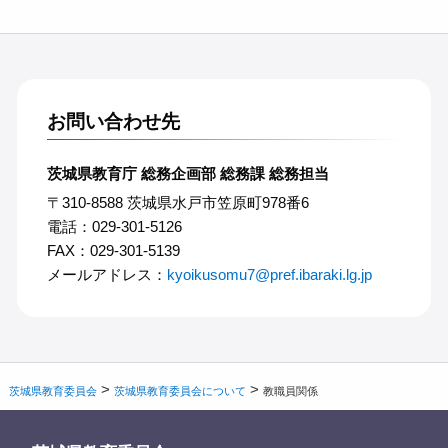
お問い合わせ先
茨城県教育庁 総務企画部 総務課 総務担当
〒310-8588 茨城県水戸市笠原町978番6
電話：029-301-5126
FAX：029-301-5139
メールアドレス：
kyoikusomu7@pref.ibaraki.lg.jp
>
>
茨城県教育委員会
茨城県教育委員会について
教職員関係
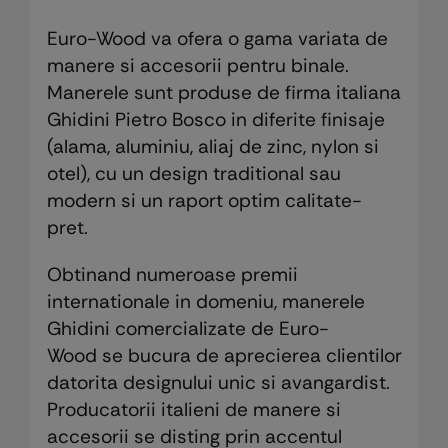
Euro-Wood va ofera o gama variata de
manere si accesorii pentru binale.
Manerele sunt produse de firma italiana
Ghidini Pietro Bosco in diferite finisaje
(alama, aluminiu, aliaj de zinc, nylon si
otel), cu un design traditional sau
modern si un raport optim calitate-
pret.
Obtinand numeroase premii
internationale in domeniu, manerele
Ghidini comercializate de Euro-
Wood se bucura de aprecierea clientilor
datorita designului unic si avangardist.
Producatorii italieni de manere si
accesorii se disting prin accentul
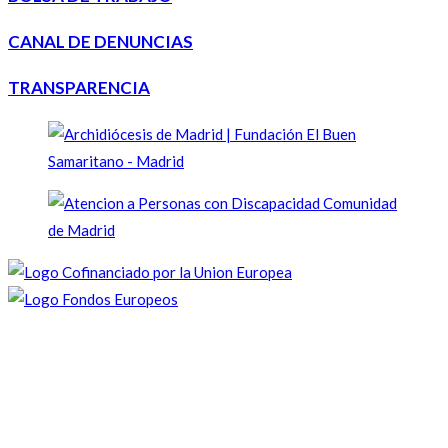
CANAL DE DENUNCIAS
TRANSPARENCIA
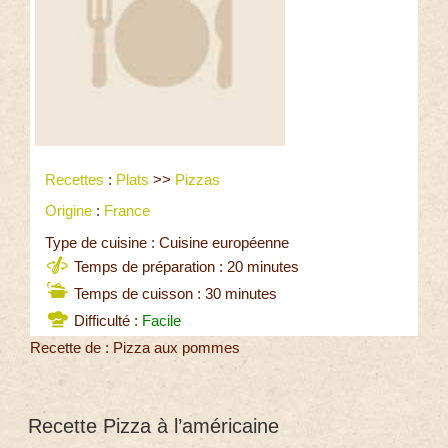
Recettes
:
Plats
>>
Pizzas
Origine
:
France
Type de cuisine : Cuisine européenne
Temps de préparation : 20 minutes
Temps de cuisson : 30 minutes
Difficulté :
Facile
Recette de : Pizza aux pommes
Recette Pizza à l’américaine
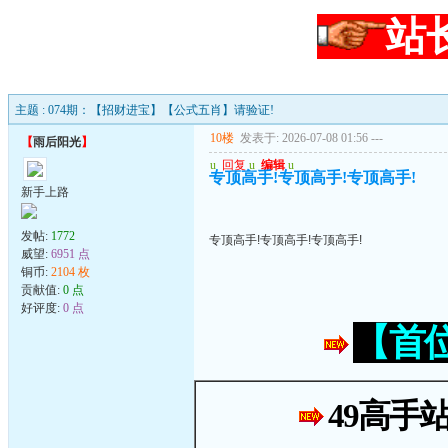
站
主题 : 074期：【招财进宝】【公式五肖】请验证!
10楼
发表于: 2026-07-08 01:56
---
【
雨后阳光
】
u
回复
u
编辑
u
专顶高手!专顶高手!专顶高手!
新手上路
发帖:
1772
专顶高手!专顶高手!专顶高手!
威望:
6951 点
铜币:
2104 枚
贡献值:
0 点
好评度:
0 点
【首
49高手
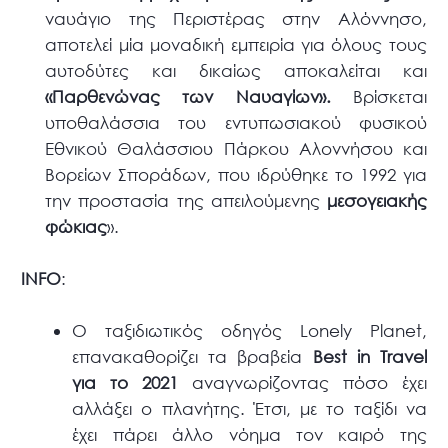
ναυάγιο της Περιστέρας στην Αλόννησο,
αποτελεί μία μοναδική εμπειρία για όλους τους
αυτοδύτες και δικαίως αποκαλείται και
«Παρθενώνας των Ναυαγίων».
Βρίσκεται
υποθαλάσσια του εντυπωσιακού φυσικού
Εθνικού Θαλάσσιου Πάρκου Αλοννήσου και
Βορείων Σποράδων, που ιδρύθηκε το 1992 για
την προστασία της απειλούμενης
μεσογειακής
φώκιας
».
INFO
:
Ο ταξιδιωτικός οδηγός Lonely Planet,
επανακαθορίζει τα βραβεία
Best in Travel
για το 2021
αναγνωρίζοντας πόσο έχει
αλλάξει ο πλανήτης. Έτσι, με το ταξίδι να
έχει πάρει άλλο νόημα τον καιρό της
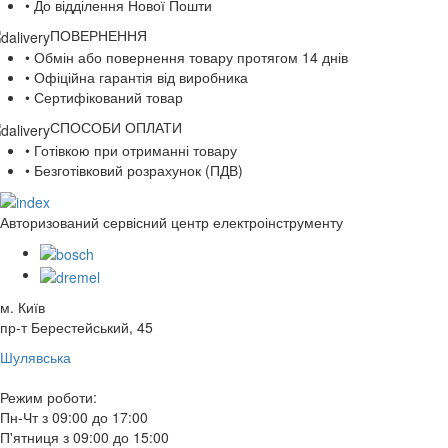
• До відділення Нової Пошти
ПОВЕРНЕННЯ
• Обмін або повернення товару протягом 14 днів
• Офіційна гарантія від виробника
• Сертифікований товар
СПОСОБИ ОПЛАТИ
• Готівкою при отриманні товару
• Безготівковий розрахунок (ПДВ)
Авторизований сервісний центр електроінструменту
м. Київ
пр-т Берестейський, 45
Шулявська
Режим роботи:
Пн-Чт з 09:00 до 17:00
П'ятниця з 09:00 до 15:00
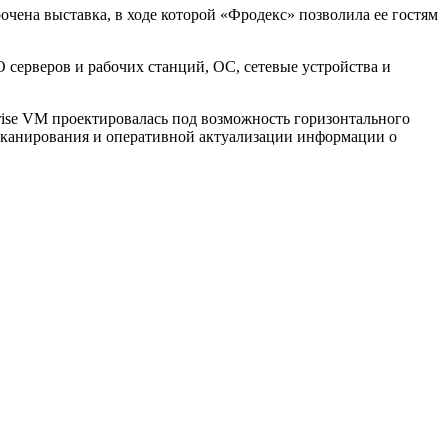
чена выставка, в ходе которой «Фродекс» позволила ее гостям
 серверов и рабочих станций, ОС, сетевые устройства и
rise VM проектировалась под возможность горизонтального
ью сканирования и оперативной актуализации информации о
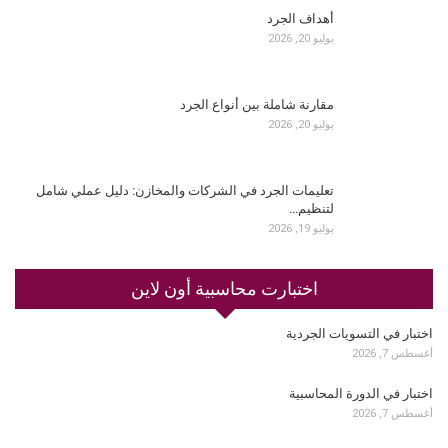
أهداف الجرد
يوليو 20, 2026
مقارنة شاملة بين أنواع الجرد
يوليو 20, 2026
تعليمات الجرد في الشركات والمخازن: دليل عملي شامل
لتنظيم…
يوليو 19, 2026
اختبارت محاسبية أون لاين
اختبار في التسويات الجردية
أغسطس 7, 2026
اختبار في الدورة المحاسبية
أغسطس 7, 2026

++++++++++

The lines needed are those in the data above that hold the string "Ghidini"; copy each of them.

◆ **PROBLEM SOLUTION**
Ghidini Pietro Bosco in diferite finisaje
Ghidini comercializate de Euro-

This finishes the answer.